The opinion of the court was delivered by: FREDA WOLFSON, Magistrate Judge
Petitioner, Louis Palacio, has submitted to the Court the
instant petition for a writ of habeas corpus, pursuant to
28 U.S.C. § 2241. The respondent has filed a Motion to Dismiss for
Lack of Jurisdiction. For the reasons set forth below, the
respondent's motion will be denied. Respondents will be ordered
to Answer the petition. BACKGROUND
Petitioner states that he is being denied credit on his federal
sentence for time served in state custody. According to
Petitioner, if the relief he seeks is granted, he would have been
eligible for halfway house placement in December 2004, at the
earliest. Petitioner sought to remedy his credit issue while
incarcerated in state custody. On May 16, 2002, the Federal
Bureau of Prisons ("BOP") sent him a letter telling him that his
request for jail credit would be reviewed when he was received in
federal custody. The letter also informed Petitioner that if he
wished to have his case reviewed for nunc pro tunc
designation, he could forward copies of his criminal judgment to
the BOP regional office. See Petition, Exhibit 1.
Petitioner requested nunc pro tunc designation to the BOP
Northeast Regional Office. The request was denied by letter dated
July 31, 2002. The letter reviewed the merits of Petitioner's
request and definitively stated: ". . . your request for a nunc
pro tunc designation is denied." See Petition, Exhibit 3.
Petitioner filed the instant petition on November 22, 2004,
after payment of the filing fee. On March 10, 2005, this Court
granted Respondent permission to file a motion to dismiss in lieu
of an Answer. On March 21, 2005, Respondent filed the instant motion to
dismiss, arguing that the case should be dismissed, without
prejudice, for failure to exhaust administrative remedies.
Respondent argues that Petitioner has not utilized the formal,
three-step administrative remedy process to address his
On April 25, 2005, Petitioner responded to the motion to
dismiss, asking this Court to proceed to the merits of the
petition and arguing that formal exhaustion of administrative
remedies should not bar consideration of the merits in his case.
He also attached to the response an Informal Resolution Form,
dated March 20, 2005, setting forth his concerns. He received a
response from his correctional counselor stating that he had
already filed a "BP 9" on this matter. See Petitioner's
Response to Motion, Exhibit 1.
Before seeking habeas relief pursuant to § 2241, inmates must
exhaust available administrative remedies. See Moscato v.

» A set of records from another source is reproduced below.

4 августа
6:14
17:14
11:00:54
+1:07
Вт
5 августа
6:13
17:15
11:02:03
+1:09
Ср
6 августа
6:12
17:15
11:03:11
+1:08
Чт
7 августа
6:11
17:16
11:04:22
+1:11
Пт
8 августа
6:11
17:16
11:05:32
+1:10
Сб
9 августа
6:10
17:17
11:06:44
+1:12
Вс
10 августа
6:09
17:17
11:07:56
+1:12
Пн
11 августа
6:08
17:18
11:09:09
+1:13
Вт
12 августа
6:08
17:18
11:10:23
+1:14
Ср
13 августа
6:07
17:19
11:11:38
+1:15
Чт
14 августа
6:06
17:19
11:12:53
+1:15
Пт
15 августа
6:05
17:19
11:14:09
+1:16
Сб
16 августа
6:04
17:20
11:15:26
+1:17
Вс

Federal Bureau of Prisons, 98 F.3d 757 (3d Cir. 1996). To
exhaust administrative remedies before the Bureau of Prisons, a
federal inmate seeking review of an aspect of his confinement
must first seek to resolve the dispute informally. See
28 C.F.R. § 542.13. If the inmate does not receive a favorable
termination, he may submit a formal written Administrative Remedy Request for response by the warden of the facility. See
28 C.F.R. § 542.14. If the inmate is not satisfied with the warden's
response, he may appeal the warden's decision to the Regional
Director within 20 days of the date of the decision. If he is not
satisfied with the Regional Director's response, he may submit an
appeal of the Regional Director's decision to the Central Office
within 30 days of the date of the decision. See C.F.R. §
542.15. If these responses are not received by the inmate within
the time allotted for reply, "the inmate may consider the absence
of a response to be a denial at that level." 28 C.F.R. § 542.18.
In Snisky v. Pugh, the petitioner did not deny his failure to
exhaust; however, the Court excused exhaustion because the
petitioner was scheduled to be released, and his claim was
clearly without merit. See 974 F. Supp. 817, 819 (M.D. Pa.

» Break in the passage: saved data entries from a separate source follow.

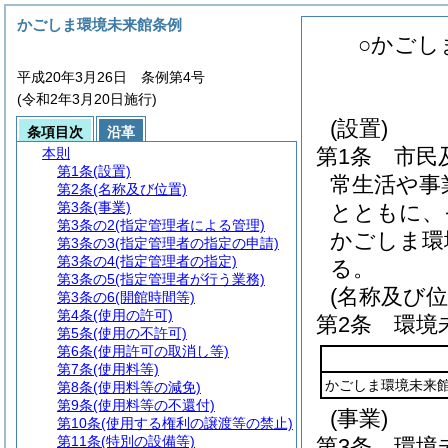
かごしま環境未来館条例
○かごし
平成20年3月26日 条例第4号
(令和2年3月20日施行)
(設置)
条項目次
沿革
第1条
市民
本則
第1条
(設置)
常生活や事
第2条
(名称及び位置)
第3条
(事業)
とともに、
第3条の2
(指定管理者による管理)
かごしま環
第3条の3
(指定管理者の指定の申請)
第3条の4
(指定管理者の指定)
る。
第3条の5
(指定管理者が行う業務)
(名称及び位
第3条の6
(開館時間等)
第4条
(使用の許可)
第2条
環境
第5条
(使用の不許可)
第6条
(使用許可の取消し等)
第7条
(使用料等)
かごしま環境未来
第8条
(使用料等の減免)
第9条
(使用料等の不還付)
(事業)
第10条
(使用する権利の譲渡等の禁止)
第11条
(特別の設備等)
第3条
環境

1997), rev'd on other grounds, 159 F.3d 1353 (3d Cir. 1998).
The court recognized that exhaustion could be excused where it
would be futile. See id. In Snisky, the court found that
the BOP "unequivocally" would deny the petitioner's relief, and
he would return to the district court after the denial. Thus, the
court addressed the claims on the merits.
Likewise, in Ferrante v. Bureau of Prisons, the court found
that if the petitioner's claim were meritorious, he would be
released to a halfway house relatively soon; therefore, dismissing the petition for lack of exhaustion would be futile.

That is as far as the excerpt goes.